Now that thoracoscopic surgery is more common, it is important to ensure an adequate surgical margin in addition to the correct intersegmental dissection when performing segmentectomy for lesions that cannot be palpated intraoperatively. As far as limited surgery is concerned, preventing local recurrence is of paramount importance. Various methods for intersegmental identification have been reported (12-16), such as intravenous indocyanine green (ICG) injection and near infrared thoracoscopy, which are now widely used to identify the intersegmental plane (12,13,17). Intravenous ICG administration is simple and rapid, and identification with ICG does not require the lung to be inflated and does not obstruct the surgeon’s view during thoracoscopic surgery. The ICG method identifies the intersegmental planes along the course of blood flow, but methods for identifying the planes along the airways, such as inflation-deflation and jet ventilation, are also commonly used, and a combination of both might be even more useful. Moreover, it has been reported that more than one-third of p-T1N0M0 NSCLCs extend beyond one segment regardless of size (18), suggesting that attempts should be made to resect two segments or combine subsegmentectomy to ensure sufficient margins.

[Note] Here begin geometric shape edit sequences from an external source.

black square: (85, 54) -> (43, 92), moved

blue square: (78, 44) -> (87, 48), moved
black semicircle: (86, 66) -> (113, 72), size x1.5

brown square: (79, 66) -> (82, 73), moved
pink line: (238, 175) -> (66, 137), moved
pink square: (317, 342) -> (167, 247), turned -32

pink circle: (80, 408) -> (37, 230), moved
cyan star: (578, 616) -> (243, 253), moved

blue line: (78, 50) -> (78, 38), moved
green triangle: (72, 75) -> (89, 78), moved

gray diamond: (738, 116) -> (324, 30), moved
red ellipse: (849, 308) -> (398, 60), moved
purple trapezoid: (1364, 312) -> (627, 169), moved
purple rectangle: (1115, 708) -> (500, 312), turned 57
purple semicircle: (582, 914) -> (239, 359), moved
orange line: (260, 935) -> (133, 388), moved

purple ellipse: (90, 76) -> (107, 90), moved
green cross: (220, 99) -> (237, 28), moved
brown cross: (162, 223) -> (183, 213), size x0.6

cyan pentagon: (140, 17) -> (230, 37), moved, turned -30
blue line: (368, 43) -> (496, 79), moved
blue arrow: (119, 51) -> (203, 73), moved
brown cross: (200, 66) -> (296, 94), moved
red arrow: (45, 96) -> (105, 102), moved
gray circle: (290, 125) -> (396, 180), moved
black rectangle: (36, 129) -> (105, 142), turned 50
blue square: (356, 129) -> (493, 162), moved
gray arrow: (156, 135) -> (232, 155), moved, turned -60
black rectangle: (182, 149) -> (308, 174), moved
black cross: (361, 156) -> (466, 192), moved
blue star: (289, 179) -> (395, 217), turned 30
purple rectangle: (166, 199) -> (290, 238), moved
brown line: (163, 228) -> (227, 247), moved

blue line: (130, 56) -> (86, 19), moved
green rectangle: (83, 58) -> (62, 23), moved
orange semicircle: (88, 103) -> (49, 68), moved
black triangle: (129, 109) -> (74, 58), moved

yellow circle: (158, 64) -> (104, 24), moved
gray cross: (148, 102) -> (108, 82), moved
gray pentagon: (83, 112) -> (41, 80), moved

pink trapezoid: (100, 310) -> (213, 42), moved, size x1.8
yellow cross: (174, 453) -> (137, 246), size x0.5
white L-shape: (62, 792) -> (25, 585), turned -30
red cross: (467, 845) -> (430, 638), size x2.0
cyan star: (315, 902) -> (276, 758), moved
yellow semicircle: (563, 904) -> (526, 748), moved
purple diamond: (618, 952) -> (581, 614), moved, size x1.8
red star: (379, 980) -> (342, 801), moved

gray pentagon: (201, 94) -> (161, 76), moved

Currently, there is a transition in surgical approaches from thoracotomy to multiportal video-assisted thoracoscopic surgery (VATS), with further uniportal and robot-assisted thoracoscopic surgery (RATS). Uniportal VATS segmentectomy is now widely performed and satisfactory perioperative results have been reported (19-21). Uniportal VATS requires unique surgical techniques, and Wang et al. described the surgical procedure for uniportal thoracoscopic segmentectomy in detail, with excellent results (6). Whatever the approach, it is important that surgical margins around the tumor are ensured, correct intersegmental (and sometimes subsegmental) dissection is achieved, and residual lung function is preserved as much as possible by preserving the intersegmental veins. With regard to lung function, there is still room for debate on the effect of segmentectomy on preservation of lung function. In a randomized controlled trial confirming the noninferiority of segmentectomy to lobectomy (JCOG0802/WJOG4607L) (5), the median reduction in forced expiratory volume in 1 second (FEV1) at 1 year postoperatively was 12.0% in the segmentectomy group and 8.5% in the lobectomy group (between-group difference: 3.5%, P<0.0001), although the difference did not reach the predefined threshold for clinical significance of 10% at 1-year follow-up. However, various factors that cannot be determined by lung function data alone might also contribute to long-term survival, such as improved subjective symptoms due to less residual lung and mediastinal excursion, better general condition, and easier access to treatment for a second cancer. The relationship between preservation of lung parenchyma and long-term survival will require further investigation.